William Conor was a portrait and figure painter celebrated for his empathetic representations of working-class life in Ulster. Born on 9 May 1881 in Fortingale street, Belfast, Conor was the son of a sheet-metal worker. Following his early education at Cliftonville Central National School, he went on to attend the Government School of Design after his artistic talent was noticed by a music teacher, Louis Mantell, who found the ten-year-old Conor sketching on the wall and consequently arranged for him to attend the art school.

Conor began his career as an apprentice poster designer for David Allen and Sons, where he remained from 1904 to 1909. He first exhibited at the Belfast Art Society in 1910. He spent time on the Blasket Islands, Dingle Bay and in Paris, later exhibiting at the Paris Salon before moving to London in 1920. He became acquainted with figures such as Augustus John (1878-1961), Belfast-born Sir John Lavery (1856-1941), and the Cafe Royal circle.

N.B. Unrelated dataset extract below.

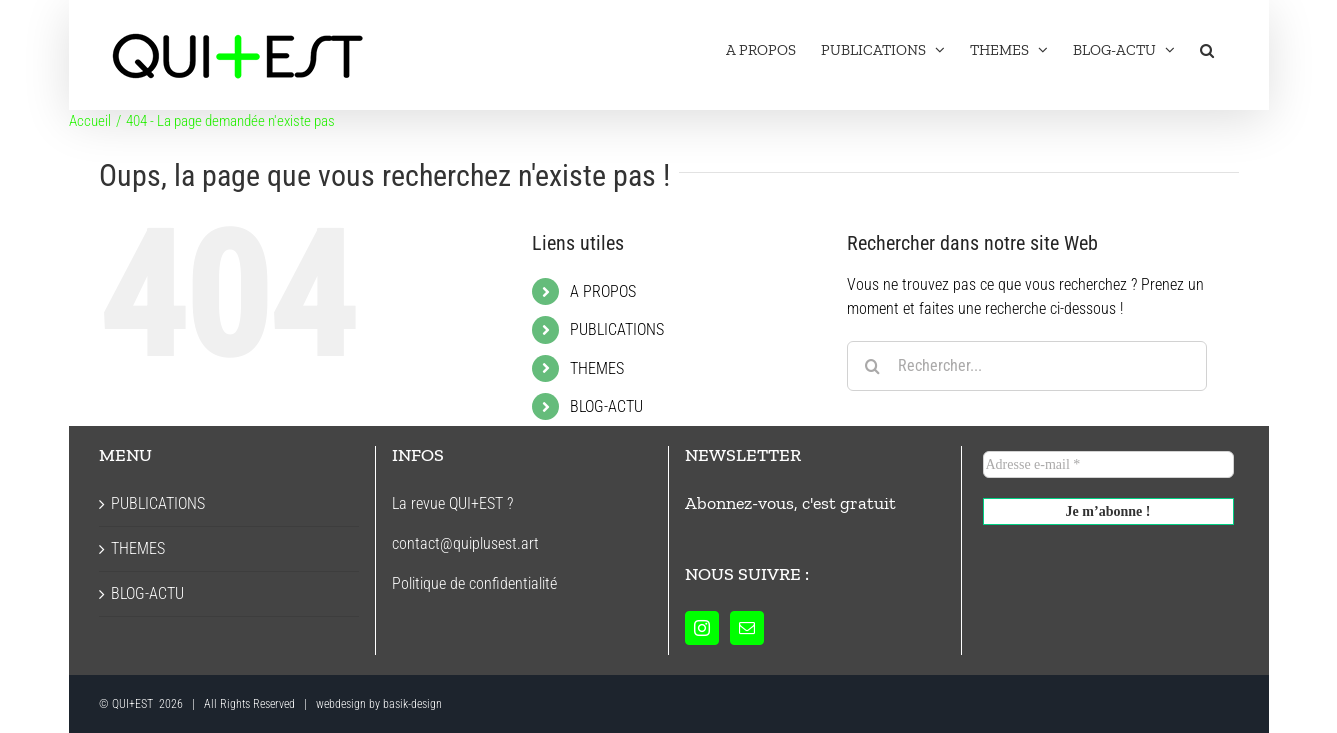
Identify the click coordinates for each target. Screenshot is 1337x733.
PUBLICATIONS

In 1921, he first exhibited at the Royal Academy in London, while simultaneously becoming established in Dublin. His works having been exhibited at the Royal Hibernian Academy (RHA) since 1918, he went on to exhibit some 200 works there until 1967.

Describing Conor in London's The Studio magazine in 1925, Holbrook Johnson wrote:

'Belfast has...produced a painter. This event is of twofold importance. In the first place that Conor is a painter of genius and in the second place he is a painter of Belfast. There are notes in his work which suggest he could not have painted anywhere else. If a modern manufacturing town could have folk songs and if those folk songs could be translated into pictures, or if the feelings which inspired them could be pictorially represented, they would take the form of the art of William Conor.'

Conor was commissioned by the government in WWI and II to record portraits of soldiers and munitions workers. During the Second World War, he produced works such as Building an Air Raid Shelter, The Warden and twenty-seven sketches which were purchased by The Belfast Museum and Art Gallery. His work during this period was also included in an exhibition of war artists at The National Gallery, London in 1941.

He was elected as one of the first academicians of the Ulster Academy of Arts (formerly the Belfast Art Society) in 1930. He became an Associate of the RHA in 1938, going on to become a full member in 1946. In 1952, Conor received an OBE and in 1957, he was elected President of the RUA where he held office up until 1964. During the year of his election, the Council for the Encouragement of Music and Arts organised a retrospective which included more than 160 works, the largest individual exhibition ever to have been shown in Northern Ireland. In that same year, Conor received an honorary Master of Arts degree from Queen's University, Belfast.

William Conor died at his home on Salisbury Avenue, Belfast on 5 February 1968.